8. Common Configurations

Node.js Backend

{
  "compilerOptions": {
    "target": "ES2022",
    "module": "NodeNext",
    "moduleResolution": "NodeNext",
    "outDir": "./dist",
    "rootDir": "./src",
    "strict": true,
    "esModuleInterop": true,
    "skipLibCheck": true,
    "forceConsistentCasingInFileNames": true,
    "resolveJsonModule": true,
    "declaration": true,
    "declarationMap": true,
    "sourceMap": true
  },
  "include": ["src/**/*"],
  "exclude": ["node_modules"]
}

React Frontend

{
  "compilerOptions": {
    "target": "ES2020",
    "lib": ["ES2020", "DOM", "DOM.Iterable"],
    "module": "ESNext",
    "moduleResolution": "bundler",
    "jsx": "react-jsx",
    "strict": true,
    "noEmit": true,
    "isolatedModules": true,
    "esModuleInterop": true,
    "skipLibCheck": true,
    "forceConsistentCasingInFileNames": true,
    "resolveJsonModule": true,
    "allowImportingTsExtensions": true
  },
  "include": ["src"]
}

Library

{
  "compilerOptions": {
    "target": "ES2020",
    "module": "ESNext",
    "moduleResolution": "bundler",
    "outDir": "./dist",
    "rootDir": "./src",
    "strict": true,
    "declaration": true,
    "declarationMap": true,
    "sourceMap": true,
    "esModuleInterop": true,
    "skipLibCheck": true
  },
  "include": ["src/**/*"],
  "exclude": ["node_modules", "**/*.test.ts"]
}

9. Module Augmentation

Extend existing modules and types.

Extending Third-Party Types

// Extend Express Request
declare module 'express' {
  interface Request {
    user?: {
      id: string;
      role: 'admin' | 'user';
    };
  }
}

// Now TypeScript knows about req.user
import { Request, Response } from 'express';

function handler(req: Request, res: Response) {
  if (req.user) {
    console.log(req.user.id);
  }
}

Extending Global Types

// Extend Window
declare global {
  interface Window {
    __INITIAL_STATE__: {
      user: User | null;
      config: AppConfig;
    };
  }
}

// Extend Array
declare global {
  interface Array<T> {
    first(): T | undefined;
    last(): T | undefined;
  }
}

Array.prototype.first = function () {
  return this[0];
};

Array.prototype.last = function () {
  return this[this.length - 1];
};

10. Build Tools Integration

package.json Scripts

{
  "scripts": {
    "build": "tsc",
    "build:watch": "tsc --watch",
    "dev": "tsx watch src/index.ts",
    "start": "node dist/index.js",
    "typecheck": "tsc --noEmit",
    "lint": "eslint src --ext .ts",
    "test": "vitest"
  }
}

ESLint Configuration

// eslint.config.js
import eslint from '@eslint/js';
import tseslint from 'typescript-eslint';

export default tseslint.config(
  eslint.configs.recommended,
  ...tseslint.configs.recommended,
  {
    rules: {
      '@typescript-eslint/no-unused-vars': 'error',
      '@typescript-eslint/no-explicit-any': 'warn',
      '@typescript-eslint/explicit-function-return-type': 'off'
    }
  }
);

Vitest Configuration

// vitest.config.ts
import { defineConfig } from 'vitest/config';

export default defineConfig({
  test: {
    globals: true,
    environment: 'node',
    include: ['src/**/*.test.ts'],
    coverage: {
      provider: 'v8',
      reporter: ['text', 'json', 'html']
    }
  }
});

Summary

ConceptExample
Named Exportexport { User }
Default Exportexport default class User
Named Importimport { User } from './User'
Default Importimport User from './User'
Type-only Importimport type { User } from './User'
Barrel Fileexport * from './module'
Declaration File.d.ts files
Namespacenamespace App { }
Path Aliases"@models/*": ["src/models/*"]
Project References"references": [{ "path": "./pkg" }]
Module Augmentationdeclare module 'express' { }

What’s Next?

Congratulations!
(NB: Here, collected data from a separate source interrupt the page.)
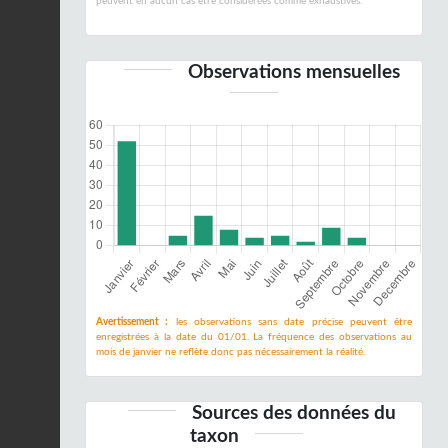
peuvent en aucun cas être considérées comme exhaustives.
Observations mensuelles
Avertissement :
les observations sans date précise peuvent être
enregistrées à la date du 01/01. La fréquence des observations au
mois de janvier ne reflète donc pas nécessairement la réalité.
Sources des données du
taxon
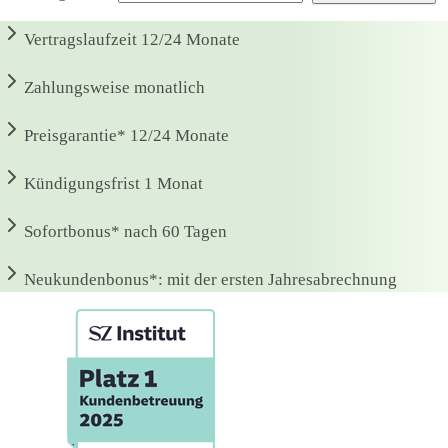
Vertragslaufzeit
12/24 Monate
Zahlungsweise
monatlich
Preisgarantie*
12/24 Monate
Kündigungsfrist
1 Monat
Sofortbonus*
nach 60 Tagen
Neukundenbonus*:
mit der ersten Jahresabrechnung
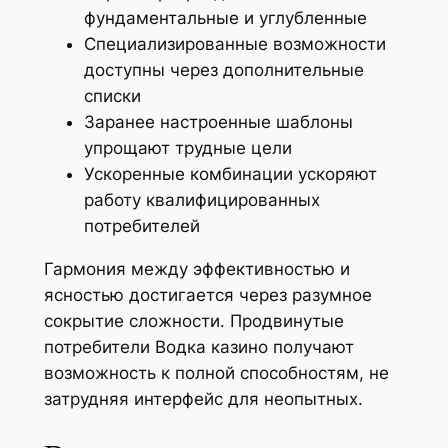
фундаментальные и углубленные
Специализированные возможности
доступны через дополнительные
списки
Заранее настроенные шаблоны
упрощают трудные цели
Ускоренные комбинации ускоряют
работу квалифицированных
потребителей
Гармония между эффективностью и
ясностью достигается через разумное
сокрытие сложности. Продвинутые
потребители Водка казино получают
возможность к полной способностям, не
затрудняя интерфейс для неопытных.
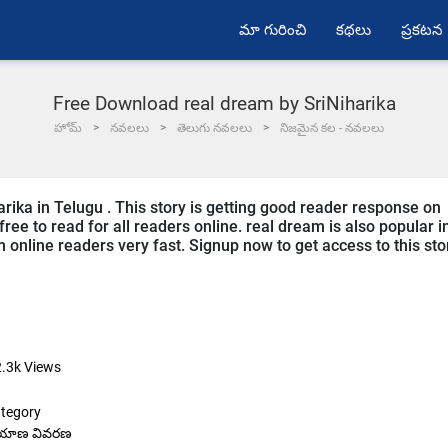
మా గురించి
కథలు
ప్రకటన
Free Download real dream by SriNiharika
హోమ్
నవలలు
తెలుగు నవలలు
నిజమైన కల - నవలలు
arika in Telugu . This story is getting good reader response on
ree to read for all readers online. real dream is also popular i
om online readers very fast. Signup now to get access to this sto
.3k
Views
tegory
రయాణ వివరణ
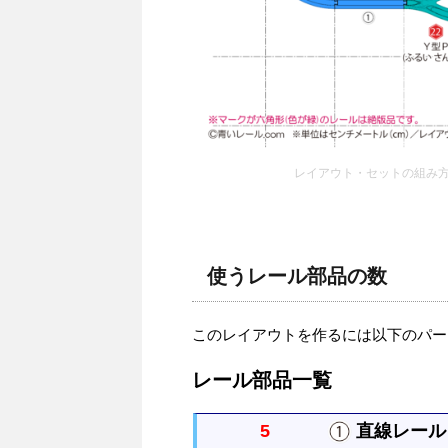
レイアウト・セットの組み方
使うレール部品の数
このレイアウトを作るには以下のパー
レール部品一覧
5
直線レール 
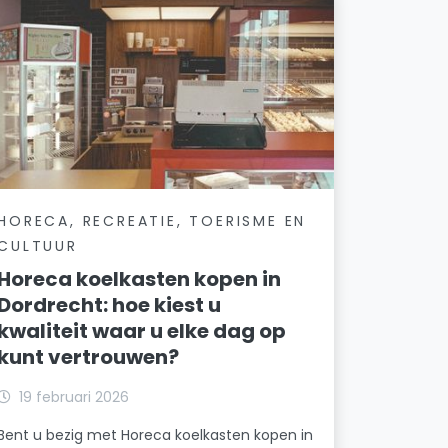
HORECA, RECREATIE, TOERISME EN
CULTUUR
Horeca koelkasten kopen in
Dordrecht: hoe kiest u
kwaliteit waar u elke dag op
kunt vertrouwen?
19 februari 2026
Bent u bezig met Horeca koelkasten kopen in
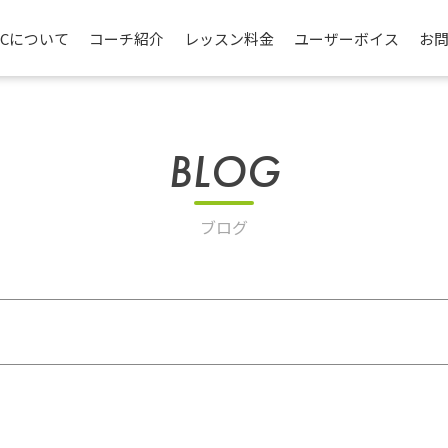
TCについて
コーチ紹介
レッスン料金
ユーザーボイス
お
BLOG
ブログ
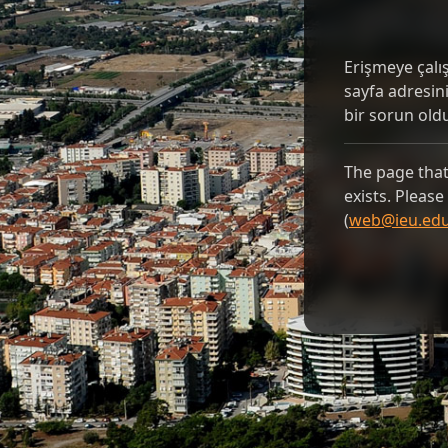
Erişmeye çalı
sayfa adresin
bir sorun ol
The page that 
exists. Pleas
(
web@ieu.edu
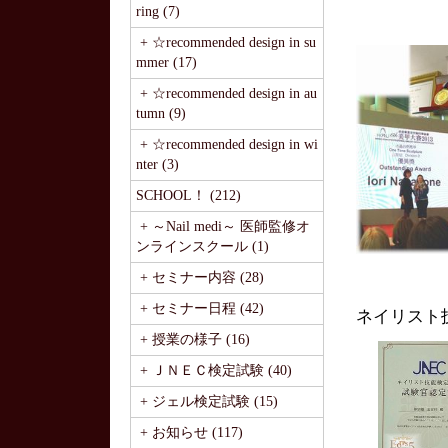
ring (7)
+ ☆recommended design in su
mmer (17)
+ ☆recommended design in au
tumn (9)
+ ☆recommended design in wi
nter (3)
SCHOOL！ (212)
+ ～Nail medi～ 医師監修オ
ンラインスクール (1)
+ セミナー内容 (28)
+ セミナー日程 (42)
ネイリスト
+ 授業の様子 (16)
+ ＪＮＥＣ検定試験 (40)
+ ジェル検定試験 (15)
+ お知らせ (117)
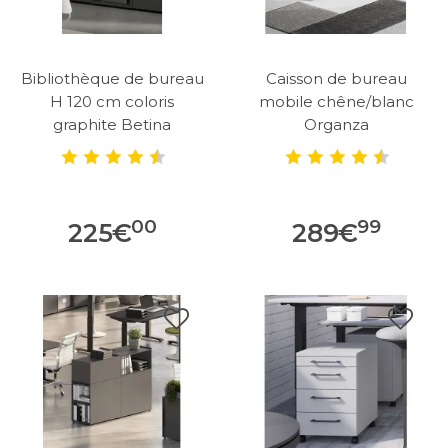
Bibliothèque de bureau
Caisson de bureau
H 120 cm coloris
mobile chêne/blanc
graphite Betina
Organza
00
99
225
€
289
€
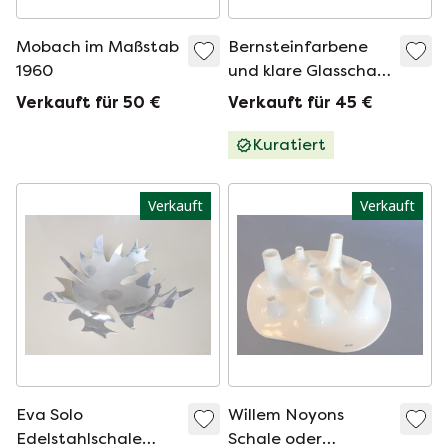
Mobach im Maßstab
Bernsteinfarbene
1960
und klare Glasschale
Revontulet Design
Verkauft für 50 €
Verkauft für 45 €
Tauno Wirkkala für
Muurla Lasi
Kuratiert
Verkauft
Verkauft
Eva Solo
Willem Noyons
Edelstahlschale
Schale oder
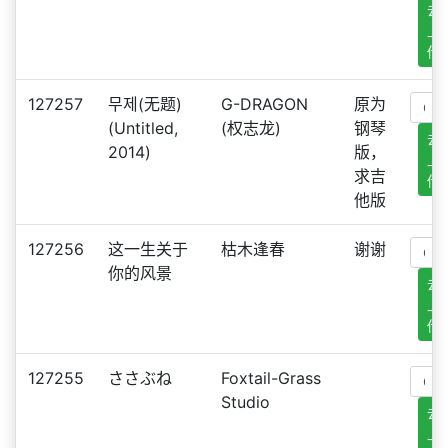
去
上
传
127257
무제(无题)
G-DRAGON
原为
(Untitled,
(权志龙)
钢琴
去
2014)
版，
上
求吉
传
他版
127256
这一生关于
枯木逢春
谢谢
你的风景
去
上
传
127255
ささぶね
Foxtail-Grass
Studio
去
上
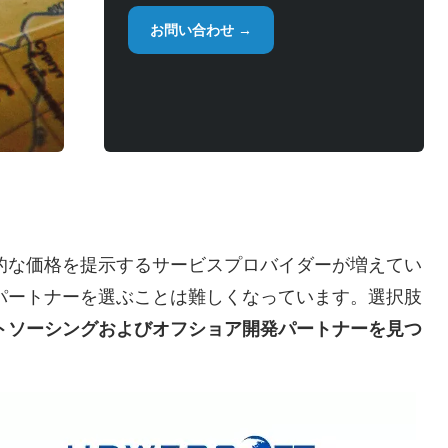
お問い合わせ →
的な価格を提示するサービスプロバイダーが増えてい
パートナーを選ぶことは難しくなっています。選択肢
トソーシングおよびオフショア開発パートナーを見つ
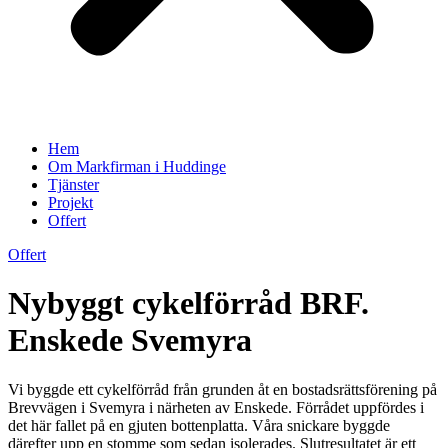
Hem
Om Markfirman i Huddinge
Tjänster
Projekt
Offert
Offert
Nybyggt cykelförråd BRF.
Enskede Svemyra
Vi byggde ett cykelförråd från grunden åt en bostadsrättsförening på
Brevvägen i Svemyra i närheten av Enskede. Förrådet uppfördes i
det här fallet på en gjuten bottenplatta. Våra snickare byggde
därefter upp en stomme som sedan isolerades. Slutresultatet är ett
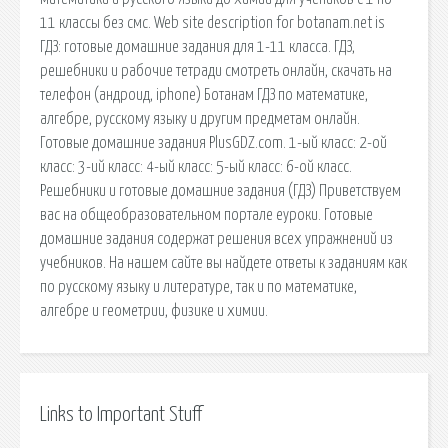
11 классы без смс. Web site description for botanam.net is
ГДЗ: готовые домашние задания для 1-11 класса. ГДЗ,
решебники и рабочие тетради смотреть онлайн, скачать на
телефон (андроид, iphone) Ботанам ГДЗ по математике,
алгебре, русскому языку и другим предметам онлайн.
Готовые домашние задания PlusGDZ.com. 1-ый класс: 2-ой
класс: 3-ий класс: 4-ый класс: 5-ый класс: 6-ой класс.
Решебники и готовые домашние задания (ГДЗ) Приветствуем
вас на общеобразовательном портале еуроки. Готовые
домашние задания содержат решения всех упражнений из
учебников. На нашем сайте вы найдете ответы к заданиям как
по русскому языку и литературе, так и по математике,
алгебре и геометрии, физике и химии.
Links to Important Stuff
You’ve completed the TypeScript Crash Course. You now have a solid foundation in:
  • ✅ Type annotations and inference
  • ✅ Functions and generics
  • ✅ Interfaces and type aliases
  • ✅ Classes and OOP patterns
  • ✅ Advanced types and utility types
  • ✅ Modules and configuration

Continue Learning

React + TypeScript

Build type-safe React applications with hooks, context, and components.

Node.js + TypeScript

Create robust backend APIs with Express, NestJS, or Fastify.

Full-Stack TypeScript

End-to-end type safety with tRPC, Prisma, and Next.js.

Advanced Patterns

Explore design patterns, dependency injection, and architecture.

Interview Deep-Dive

Strong Answer:Type-only imports (import type { User } from './types') are a TypeScript feature that tells the compiler “this import is only used for type checking — remove it entirely from the output JavaScript.”
  • Why they exist: TypeScript’s type erasure removes type annotations from the output, but the import statement itself is JavaScript — it stays in the output and executes at runtime. If you import an interface (import { User } from './types') and User is only used as a type annotation, the compiled JavaScript still has import { User } from './types', which imports a module that might have side effects, adds to your bundle size, or causes circular dependency issues — all for a value that is never used at runtime.
  • What import type does: It guarantees the import is erased completely. The compiled JavaScript has no trace of it. No module is loaded, no code executes, no bundle size impact. This is critical for tree-shaking: bundlers like Webpack and Rollup can more aggressively remove dead code when they know an import is type-only.
  • When they matter most: Circular dependencies. If module A imports a type from module B, and module B imports a value from module A, a regular import creates a circular dependency that can cause runtime errors (one module loads before the other is ready). With import type, module A’s import is erased, breaking the cycle. I have seen production applications crash on startup because of circular dependencies that only existed for type imports.
  • The isolatedModules flag: When enabled (required by tools like esbuild and Babel that compile files individually), TypeScript requires that imports used only as types are marked with import type. Without this flag, TypeScript can figure it out during full-project compilation, but single-file compilers cannot.
Follow-up: What is the ‘verbatimModuleSyntax’ flag in TypeScript 5.0, and does it replace ‘import type’?verbatimModuleSyntax is the successor to isolatedModules and preserveValueImports. When enabled, TypeScript enforces a simple rule: any import that is not explicitly import type will be emitted in the JavaScript output as-is. There is no “smart” detection of whether an import is type-only. This makes the behavior predictable across all build tools: what you write is what you get. It does not replace import type — it makes import type mandatory for type-only imports, which is arguably the correct default since it eliminates ambiguity and makes the developer’s intent explicit.
Strong Answer:Barrel files are index.ts files that re-export from multiple modules, creating a single import point: import { User, Product, Order } from './models' instead of three separate imports.
  • The appeal: Clean import paths, centralized API surface, easy refactoring (move a file and only update the barrel). They feel elegant and reduce import clutter.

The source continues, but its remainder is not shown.